EH Bildu crítica que el Ayuntamiento ha pagado más de 46.000 euros en intereses por devolver la ayuda y gastará otro medio millón en la demolición para ganar apenas 40 metros de plaza

DURANGO | La polémica política y económica continúa en Durango en torno al futuro del antiguo edificio de Correos. EH Bildu ha alzado la voz para denunciar con dureza la gestión patrimonial y económica del equipo de gobierno (PNV-PSE), calificando la operación actual como un «lujo de tirar dinero público» y criticando una hoja de ruta basada en la «cultura del derribo en lugar de la rehabilitación».
Desde la coalición recuerdan que durante la pasada legislatura diseñaron un proyecto firme y definido para transformar el céntrico inmueble en la Casa de Cultura que Durango sigue sin tener. Una iniciativa estratégica que contaba con una subvención externa ya concedida de 1,5 millones de euros. Sin embargo, lamentan que la decisión del PNV de desechar este plan haya desencadenado una cadena de «gastos e ineficiencias difíciles de justificar ante la ciudadanía».
EH Bildu ha puesto sobre la mesa datos económicos sobre el impacto de esta renuncia en las arcas municipales. Al rechazar el proyecto inicial, el Ayuntamiento de Durango ha tenido que devolver la subvención de 1,5 millones de euros, abonando además más de 46.000 euros en concepto de intereses de demora. A este gasto se le debe sumar ahora el coste directo de la demolición del edificio, presupuestada en 507.095 euros.

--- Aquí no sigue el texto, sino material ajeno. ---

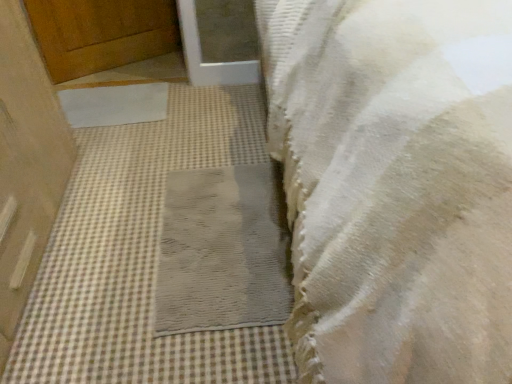 The width and height of the screenshot is (512, 384). I want to click on unoccupied area in front of white matte mat at center, the second mat in the right-to-left sequence, so click(x=119, y=148). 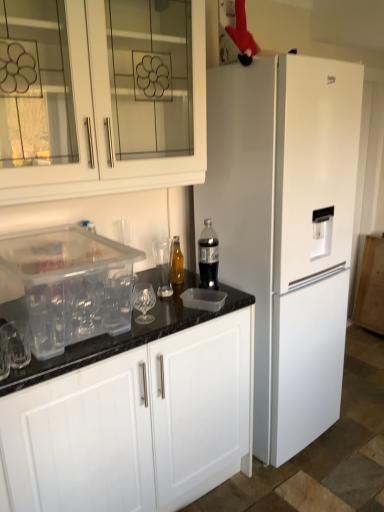 Question: Relative to transparent plastic container at lower left, is clear plastic container at lower left, the 1th cabinetry ordered from the bottom, in front or behind?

«¿Qué gana Durango con todo esto?», se preguntan desde la formación. La respuesta material, aseguran, es una ampliación de la plaza de apenas 40 metros cuadrados, de los cuales una parte sustancial estará ocupada por un estanque de agua. Con severidad, EH Bildu apunta a que podría convertirse en «la plaza más cara del mundo, a razón de 125.000 euros el metro cuadrado», sentenciando que «hay plazas que amplían el espacio público y hay plazas que reducen el sentido común».
Cinco millones
La crítica de la formación abertzale va más allá al analizar la alternativa planteada por el Gobierno municipal, que ha anunciado su intención de ubicar la futura Casa de Cultura en Pinondo Etxea. Aunque desde EH Bildu no discuten la necesidad de este equipamiento en la villa, consideran un sinsentido económico haber rechazado una ayuda millonaria para acabar proponiendo un nuevo proyecto en otra ubicación cuyo coste estimado rozará los 3 millones de euros.
«Lo que podía haberse hecho aprovechando un edificio existente y una ayuda ya concedida acabará costando cerca de cinco millones de euros», lamentan. Desde el grupo político tachan el procedimiento de irracional: «Primero se tira el dinero, luego se tira el edificio y después se vuelve a pedir dinero para hacer algo parecido en otro sitio. Si cualquier familia gestionara así su economía doméstica, se haría muchas preguntas».
EH Bildu concluye exigiendo responsabilidades políticas por la pérdida de la subvención, el pago de los intereses y el gasto del derribo, manifestando además su escepticismo sobre si la promesa de Pinondo Etxea llegará a ser una realidad o «otra promesa incumplida más».
Para la coalición, resulta evidente que este tipo de decisiones no responden al interés general del municipio, sino al deseo de borrar el rastro del trabajo de la oposición: «Da la sensación de que algunas decisiones se toman más para deshacer lo que hicieron otros que para resolver las necesidades reales de Durango. Gobernar no es derribar proyectos porque los impulsó otro partido; gobernar es aprovechar lo que beneficia al pueblo».




Bildu tiene un valor impresionante, vergüenza os debiera de dar esta noticia. Ese dinero lo perdisteis vosotros mismos, pidiendo ese dinero para un proyecto imposible. Hubo que devolverlo porque no hicisteis bien las cosas y no hablasteis con patrimonio antes de pedir ese dinero.